(EXERCISE BRIEF): The listing below must be repeated word for word, without its pictures.

(STORED DATA):
====
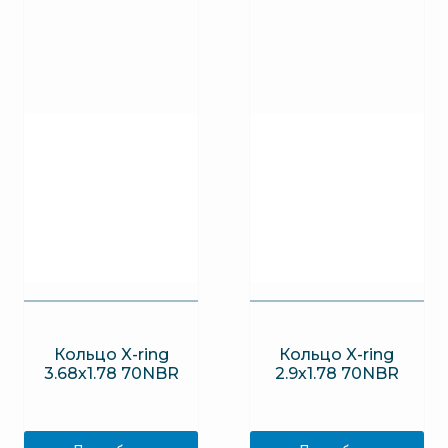
Кольцо X-ring
Кольцо X-ring
3.68х1.78 70NBR
2.9х1.78 70NBR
====
(EXERCISE SOLUTION):
Кольцо X-ring
Кольцо X-ring
3.68х1.78 70NBR
2.9х1.78 70NBR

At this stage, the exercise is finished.